WAE replied to me: *Let me restate my question: Can you conceive of any law which, if passed, would be so onerous that you would feel morally compelled to actively resist it, said active resistance possibly including violence? *
Not off the top of my head. There are plenty of potential onerous laws that I would resist via civil disobedience, but it would take a lot more than property confiscation for me to feel myself justified in resisting with violence.
*“I suspect that quite a few people who commit crimes with guns think of themselves as essentially moral people who are still abiding by what is morally right even when they break the law…”
I don’t understand this at all. Are you suggesting that people who commit crimes with guns, as in, say, your two examples above, have a greater tendency to morally rationalize their crimes as those who commit similar crimes but don’t use guns? *
No.
*“I don’t think that sort of taking the law into one’s own hands is a good idea.”
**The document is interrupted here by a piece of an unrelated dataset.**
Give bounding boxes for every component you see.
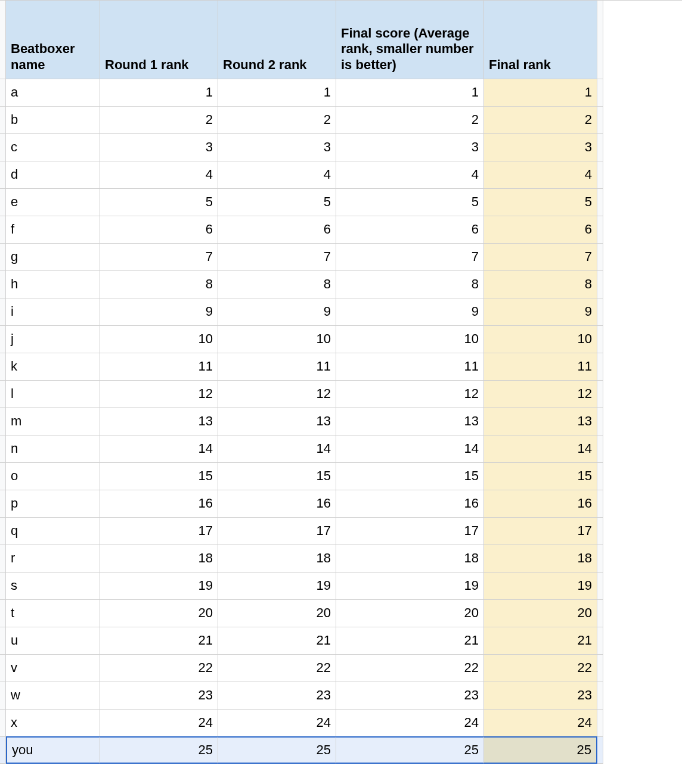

This also doesn’t make sense. The individuals in your examples are breaking the law.*
“Taking the law into one’s own hands” is an idiomatic expression that means taking upon oneself the responsibility of administering what one believes to be justice because one believes that the legally constituted authorities cannot or will not do so. It generally, although not always, implies a sort of “vigilante justice” whose actions are themselves illegal. So yes, somebody can indeed be breaking the law when they “take the law into their own hands.”